- [SUPPLIED MATERIAL]:
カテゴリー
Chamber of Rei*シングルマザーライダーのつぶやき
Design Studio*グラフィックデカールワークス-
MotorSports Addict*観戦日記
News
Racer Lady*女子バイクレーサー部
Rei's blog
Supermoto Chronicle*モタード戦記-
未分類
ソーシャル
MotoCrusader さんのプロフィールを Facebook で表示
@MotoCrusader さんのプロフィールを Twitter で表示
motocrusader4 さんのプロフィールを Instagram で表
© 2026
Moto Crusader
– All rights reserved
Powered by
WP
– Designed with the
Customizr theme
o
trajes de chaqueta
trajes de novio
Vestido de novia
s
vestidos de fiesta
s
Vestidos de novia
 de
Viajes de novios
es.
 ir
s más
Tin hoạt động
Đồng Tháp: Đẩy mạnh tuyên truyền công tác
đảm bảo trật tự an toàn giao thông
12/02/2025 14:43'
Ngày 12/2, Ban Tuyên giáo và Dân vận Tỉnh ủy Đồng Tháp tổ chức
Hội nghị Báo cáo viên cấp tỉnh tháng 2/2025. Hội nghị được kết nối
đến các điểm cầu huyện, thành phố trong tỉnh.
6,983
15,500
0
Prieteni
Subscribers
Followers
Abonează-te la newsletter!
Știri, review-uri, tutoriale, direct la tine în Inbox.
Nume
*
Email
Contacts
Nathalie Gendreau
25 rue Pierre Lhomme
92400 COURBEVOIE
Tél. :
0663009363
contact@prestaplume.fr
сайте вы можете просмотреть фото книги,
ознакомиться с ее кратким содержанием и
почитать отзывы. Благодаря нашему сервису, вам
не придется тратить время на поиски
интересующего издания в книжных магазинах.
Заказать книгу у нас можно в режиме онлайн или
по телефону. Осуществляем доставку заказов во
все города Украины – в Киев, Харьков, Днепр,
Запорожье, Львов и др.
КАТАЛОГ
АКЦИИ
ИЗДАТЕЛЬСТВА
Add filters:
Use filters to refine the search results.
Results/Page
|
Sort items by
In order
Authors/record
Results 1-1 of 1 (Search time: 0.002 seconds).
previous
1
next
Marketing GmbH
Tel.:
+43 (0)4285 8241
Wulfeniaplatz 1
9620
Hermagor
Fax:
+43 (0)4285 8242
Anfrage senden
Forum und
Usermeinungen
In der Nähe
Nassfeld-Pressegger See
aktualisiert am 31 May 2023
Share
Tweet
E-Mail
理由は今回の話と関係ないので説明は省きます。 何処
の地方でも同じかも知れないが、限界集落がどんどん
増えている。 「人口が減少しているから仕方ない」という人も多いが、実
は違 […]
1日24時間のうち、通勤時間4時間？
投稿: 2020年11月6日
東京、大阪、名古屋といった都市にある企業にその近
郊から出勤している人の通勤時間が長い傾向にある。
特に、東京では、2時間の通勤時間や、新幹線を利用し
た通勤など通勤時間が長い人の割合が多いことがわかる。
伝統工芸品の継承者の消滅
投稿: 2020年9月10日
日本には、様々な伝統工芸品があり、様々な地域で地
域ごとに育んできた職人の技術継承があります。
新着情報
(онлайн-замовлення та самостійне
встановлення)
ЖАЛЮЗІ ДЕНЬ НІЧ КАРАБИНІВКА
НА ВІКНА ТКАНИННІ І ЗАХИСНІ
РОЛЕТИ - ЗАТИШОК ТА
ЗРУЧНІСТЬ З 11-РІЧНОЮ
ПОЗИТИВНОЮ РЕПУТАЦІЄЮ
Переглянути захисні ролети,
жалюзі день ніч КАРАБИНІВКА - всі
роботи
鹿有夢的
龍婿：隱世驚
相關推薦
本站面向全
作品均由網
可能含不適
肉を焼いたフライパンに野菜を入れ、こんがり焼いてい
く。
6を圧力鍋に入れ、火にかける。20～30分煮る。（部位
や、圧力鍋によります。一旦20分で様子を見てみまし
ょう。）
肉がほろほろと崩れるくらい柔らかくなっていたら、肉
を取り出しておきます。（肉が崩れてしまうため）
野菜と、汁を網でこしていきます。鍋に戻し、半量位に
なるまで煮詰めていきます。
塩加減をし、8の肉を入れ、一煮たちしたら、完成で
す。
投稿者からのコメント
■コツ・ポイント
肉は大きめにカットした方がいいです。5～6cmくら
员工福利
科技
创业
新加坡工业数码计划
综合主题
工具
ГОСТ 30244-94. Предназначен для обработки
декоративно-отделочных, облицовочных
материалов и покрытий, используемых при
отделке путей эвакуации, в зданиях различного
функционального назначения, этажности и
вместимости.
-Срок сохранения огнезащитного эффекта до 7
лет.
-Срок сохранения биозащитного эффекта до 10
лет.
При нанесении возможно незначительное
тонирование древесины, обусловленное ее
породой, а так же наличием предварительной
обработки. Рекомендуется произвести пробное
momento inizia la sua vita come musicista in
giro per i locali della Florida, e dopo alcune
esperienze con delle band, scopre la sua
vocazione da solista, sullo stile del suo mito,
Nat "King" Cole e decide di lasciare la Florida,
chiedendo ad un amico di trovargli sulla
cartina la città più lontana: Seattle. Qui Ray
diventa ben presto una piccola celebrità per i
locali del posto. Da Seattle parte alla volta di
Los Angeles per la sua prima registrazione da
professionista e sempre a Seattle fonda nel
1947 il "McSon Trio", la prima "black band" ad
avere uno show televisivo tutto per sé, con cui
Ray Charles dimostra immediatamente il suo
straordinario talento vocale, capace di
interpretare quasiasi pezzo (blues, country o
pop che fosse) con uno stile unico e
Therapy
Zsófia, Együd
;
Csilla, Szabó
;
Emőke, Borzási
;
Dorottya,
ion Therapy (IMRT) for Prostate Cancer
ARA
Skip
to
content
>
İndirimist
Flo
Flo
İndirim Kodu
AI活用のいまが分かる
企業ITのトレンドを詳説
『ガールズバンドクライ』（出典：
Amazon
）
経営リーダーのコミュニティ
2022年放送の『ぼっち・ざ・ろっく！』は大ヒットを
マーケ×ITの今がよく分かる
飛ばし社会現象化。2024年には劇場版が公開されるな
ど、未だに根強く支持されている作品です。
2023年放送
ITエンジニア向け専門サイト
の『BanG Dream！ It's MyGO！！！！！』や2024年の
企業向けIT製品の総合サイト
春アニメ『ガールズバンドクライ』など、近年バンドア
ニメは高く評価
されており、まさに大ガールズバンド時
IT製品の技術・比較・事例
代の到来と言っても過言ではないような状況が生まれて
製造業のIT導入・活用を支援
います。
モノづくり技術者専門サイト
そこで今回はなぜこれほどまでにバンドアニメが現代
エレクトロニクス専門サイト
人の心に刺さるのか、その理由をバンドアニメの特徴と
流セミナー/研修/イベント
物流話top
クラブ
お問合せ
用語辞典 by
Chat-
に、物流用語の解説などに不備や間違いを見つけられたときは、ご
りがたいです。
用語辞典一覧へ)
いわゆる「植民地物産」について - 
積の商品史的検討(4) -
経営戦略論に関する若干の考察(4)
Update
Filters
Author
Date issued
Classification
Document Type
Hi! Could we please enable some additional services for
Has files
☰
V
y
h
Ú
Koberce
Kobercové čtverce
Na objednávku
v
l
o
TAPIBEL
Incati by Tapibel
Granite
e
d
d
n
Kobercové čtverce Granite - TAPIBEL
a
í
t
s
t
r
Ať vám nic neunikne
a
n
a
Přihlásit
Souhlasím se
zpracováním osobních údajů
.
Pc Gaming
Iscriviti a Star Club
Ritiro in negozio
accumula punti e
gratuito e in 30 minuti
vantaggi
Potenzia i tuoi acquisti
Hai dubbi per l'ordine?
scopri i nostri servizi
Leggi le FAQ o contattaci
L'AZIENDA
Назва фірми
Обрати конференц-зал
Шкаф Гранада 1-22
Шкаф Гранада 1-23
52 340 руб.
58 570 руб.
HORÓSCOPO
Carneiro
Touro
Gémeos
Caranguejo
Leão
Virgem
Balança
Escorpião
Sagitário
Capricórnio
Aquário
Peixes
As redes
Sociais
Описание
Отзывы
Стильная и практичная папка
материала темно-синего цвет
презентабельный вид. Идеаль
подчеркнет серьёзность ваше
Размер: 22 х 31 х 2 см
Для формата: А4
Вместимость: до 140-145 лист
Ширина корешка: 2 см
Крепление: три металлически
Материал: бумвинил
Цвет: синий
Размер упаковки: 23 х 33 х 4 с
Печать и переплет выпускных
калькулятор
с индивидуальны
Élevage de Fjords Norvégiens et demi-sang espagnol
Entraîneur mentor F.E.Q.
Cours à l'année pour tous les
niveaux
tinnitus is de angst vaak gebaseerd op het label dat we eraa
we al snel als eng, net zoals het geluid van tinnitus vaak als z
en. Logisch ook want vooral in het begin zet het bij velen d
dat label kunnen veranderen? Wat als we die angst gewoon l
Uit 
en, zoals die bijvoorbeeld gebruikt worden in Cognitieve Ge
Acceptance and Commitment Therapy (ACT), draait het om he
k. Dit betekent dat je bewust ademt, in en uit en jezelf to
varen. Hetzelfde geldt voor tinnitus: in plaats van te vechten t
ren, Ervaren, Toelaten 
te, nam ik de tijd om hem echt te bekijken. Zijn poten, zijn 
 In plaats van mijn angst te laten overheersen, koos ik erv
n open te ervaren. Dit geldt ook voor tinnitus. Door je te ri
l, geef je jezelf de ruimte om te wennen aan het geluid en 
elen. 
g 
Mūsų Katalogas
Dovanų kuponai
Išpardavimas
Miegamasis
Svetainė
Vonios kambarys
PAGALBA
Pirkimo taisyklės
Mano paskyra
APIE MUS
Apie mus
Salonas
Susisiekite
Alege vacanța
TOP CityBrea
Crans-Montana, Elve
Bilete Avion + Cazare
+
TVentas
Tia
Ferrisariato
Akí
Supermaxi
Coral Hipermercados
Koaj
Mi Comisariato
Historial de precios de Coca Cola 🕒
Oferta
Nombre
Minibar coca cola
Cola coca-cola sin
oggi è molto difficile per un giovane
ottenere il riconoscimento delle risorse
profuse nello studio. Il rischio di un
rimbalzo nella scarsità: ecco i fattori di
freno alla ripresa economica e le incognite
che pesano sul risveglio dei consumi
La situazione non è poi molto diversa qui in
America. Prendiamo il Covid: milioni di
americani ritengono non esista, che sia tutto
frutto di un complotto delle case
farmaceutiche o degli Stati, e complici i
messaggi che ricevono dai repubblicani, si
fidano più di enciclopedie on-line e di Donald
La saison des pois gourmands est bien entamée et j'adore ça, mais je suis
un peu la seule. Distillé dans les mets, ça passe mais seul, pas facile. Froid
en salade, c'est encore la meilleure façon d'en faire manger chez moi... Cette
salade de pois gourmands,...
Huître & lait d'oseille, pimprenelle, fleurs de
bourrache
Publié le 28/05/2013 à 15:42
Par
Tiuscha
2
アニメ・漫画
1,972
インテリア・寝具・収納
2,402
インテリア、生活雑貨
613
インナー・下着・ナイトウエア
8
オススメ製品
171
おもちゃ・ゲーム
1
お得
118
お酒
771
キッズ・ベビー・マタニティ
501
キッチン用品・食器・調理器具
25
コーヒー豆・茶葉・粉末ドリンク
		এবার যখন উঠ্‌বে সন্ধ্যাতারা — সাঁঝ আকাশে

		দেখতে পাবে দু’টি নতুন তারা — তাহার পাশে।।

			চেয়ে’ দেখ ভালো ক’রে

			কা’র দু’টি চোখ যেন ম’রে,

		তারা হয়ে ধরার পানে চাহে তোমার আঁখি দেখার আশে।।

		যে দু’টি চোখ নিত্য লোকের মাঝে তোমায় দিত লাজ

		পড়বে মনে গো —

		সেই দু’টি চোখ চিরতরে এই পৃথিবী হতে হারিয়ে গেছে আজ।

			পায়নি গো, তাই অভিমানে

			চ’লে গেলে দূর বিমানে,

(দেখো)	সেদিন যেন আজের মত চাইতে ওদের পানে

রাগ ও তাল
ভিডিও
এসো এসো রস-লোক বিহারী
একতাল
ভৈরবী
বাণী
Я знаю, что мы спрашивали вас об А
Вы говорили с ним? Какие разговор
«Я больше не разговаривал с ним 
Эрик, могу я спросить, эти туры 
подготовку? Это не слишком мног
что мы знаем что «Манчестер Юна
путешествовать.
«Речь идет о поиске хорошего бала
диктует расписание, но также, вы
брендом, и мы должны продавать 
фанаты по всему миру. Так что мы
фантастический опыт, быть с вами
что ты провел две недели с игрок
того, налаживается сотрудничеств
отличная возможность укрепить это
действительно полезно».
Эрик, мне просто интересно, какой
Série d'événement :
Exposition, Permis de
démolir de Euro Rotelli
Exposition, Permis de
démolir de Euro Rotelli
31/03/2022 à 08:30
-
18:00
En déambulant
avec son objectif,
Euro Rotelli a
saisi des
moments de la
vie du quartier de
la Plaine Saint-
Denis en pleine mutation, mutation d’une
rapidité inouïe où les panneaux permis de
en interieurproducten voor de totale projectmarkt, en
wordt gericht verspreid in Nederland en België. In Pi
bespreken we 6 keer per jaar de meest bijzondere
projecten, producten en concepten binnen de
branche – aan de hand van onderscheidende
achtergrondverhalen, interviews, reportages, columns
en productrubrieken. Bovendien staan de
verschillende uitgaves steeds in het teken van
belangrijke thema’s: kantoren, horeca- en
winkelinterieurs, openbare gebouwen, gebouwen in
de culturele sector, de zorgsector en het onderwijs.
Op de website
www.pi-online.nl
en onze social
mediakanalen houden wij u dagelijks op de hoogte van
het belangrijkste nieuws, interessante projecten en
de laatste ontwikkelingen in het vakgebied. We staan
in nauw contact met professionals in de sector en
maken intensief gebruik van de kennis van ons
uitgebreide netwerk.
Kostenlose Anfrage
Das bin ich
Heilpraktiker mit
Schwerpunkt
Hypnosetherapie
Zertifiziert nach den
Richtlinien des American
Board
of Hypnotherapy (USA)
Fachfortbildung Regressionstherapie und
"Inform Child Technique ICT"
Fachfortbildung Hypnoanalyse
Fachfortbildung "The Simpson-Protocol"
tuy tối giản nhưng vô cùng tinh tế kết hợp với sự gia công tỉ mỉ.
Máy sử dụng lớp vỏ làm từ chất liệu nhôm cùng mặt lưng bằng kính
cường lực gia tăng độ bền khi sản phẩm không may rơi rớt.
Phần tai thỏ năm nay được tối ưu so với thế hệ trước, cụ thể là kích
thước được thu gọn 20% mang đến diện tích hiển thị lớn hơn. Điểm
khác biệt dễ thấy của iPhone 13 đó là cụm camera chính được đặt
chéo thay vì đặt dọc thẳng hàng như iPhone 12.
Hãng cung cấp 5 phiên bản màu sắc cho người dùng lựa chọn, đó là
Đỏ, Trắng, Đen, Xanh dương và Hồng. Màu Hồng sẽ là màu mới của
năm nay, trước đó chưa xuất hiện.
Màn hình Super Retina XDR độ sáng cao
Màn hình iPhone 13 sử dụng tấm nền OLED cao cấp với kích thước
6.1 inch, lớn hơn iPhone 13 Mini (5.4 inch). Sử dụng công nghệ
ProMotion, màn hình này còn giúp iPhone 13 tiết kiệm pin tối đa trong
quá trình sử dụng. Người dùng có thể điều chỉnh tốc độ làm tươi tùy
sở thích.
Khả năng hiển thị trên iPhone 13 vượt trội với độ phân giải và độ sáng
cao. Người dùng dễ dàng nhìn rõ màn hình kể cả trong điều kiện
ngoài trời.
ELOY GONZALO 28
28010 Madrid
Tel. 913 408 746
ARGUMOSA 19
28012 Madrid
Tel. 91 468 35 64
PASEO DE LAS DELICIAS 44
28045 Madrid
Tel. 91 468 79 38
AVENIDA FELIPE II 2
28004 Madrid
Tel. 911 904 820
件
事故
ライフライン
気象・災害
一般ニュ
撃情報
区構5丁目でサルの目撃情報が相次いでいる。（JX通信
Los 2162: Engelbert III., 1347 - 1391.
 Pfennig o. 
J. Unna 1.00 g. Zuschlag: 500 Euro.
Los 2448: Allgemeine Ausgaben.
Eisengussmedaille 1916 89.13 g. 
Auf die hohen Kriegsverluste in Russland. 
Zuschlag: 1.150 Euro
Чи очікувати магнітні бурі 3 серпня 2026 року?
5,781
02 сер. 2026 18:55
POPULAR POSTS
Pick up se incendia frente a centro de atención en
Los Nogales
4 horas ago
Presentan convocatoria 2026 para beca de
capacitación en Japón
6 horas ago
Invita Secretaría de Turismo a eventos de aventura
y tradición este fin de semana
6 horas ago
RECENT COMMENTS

- [EXERCISE PROMPT]: Where the data above reaches the line holding "Das bin ich", begin printing, and stop after the line holding "6.1 inch, lớn". Each line must be reproduced exactly, with nothing else added.

- [EXERCISE SOLUTION]:
Das bin ich
Heilpraktiker mit
Schwerpunkt
Hypnosetherapie
Zertifiziert nach den
Richtlinien des American
Board
of Hypnotherapy (USA)
Fachfortbildung Regressionstherapie und
"Inform Child Technique ICT"
Fachfortbildung Hypnoanalyse
Fachfortbildung "The Simpson-Protocol"
tuy tối giản nhưng vô cùng tinh tế kết hợp với sự gia công tỉ mỉ.
Máy sử dụng lớp vỏ làm từ chất liệu nhôm cùng mặt lưng bằng kính
cường lực gia tăng độ bền khi sản phẩm không may rơi rớt.
Phần tai thỏ năm nay được tối ưu so với thế hệ trước, cụ thể là kích
thước được thu gọn 20% mang đến diện tích hiển thị lớn hơn. Điểm
khác biệt dễ thấy của iPhone 13 đó là cụm camera chính được đặt
chéo thay vì đặt dọc thẳng hàng như iPhone 12.
Hãng cung cấp 5 phiên bản màu sắc cho người dùng lựa chọn, đó là
Đỏ, Trắng, Đen, Xanh dương và Hồng. Màu Hồng sẽ là màu mới của
năm nay, trước đó chưa xuất hiện.
Màn hình Super Retina XDR độ sáng cao
Màn hình iPhone 13 sử dụng tấm nền OLED cao cấp với kích thước
6.1 inch, lớn hơn iPhone 13 Mini (5.4 inch). Sử dụng công nghệ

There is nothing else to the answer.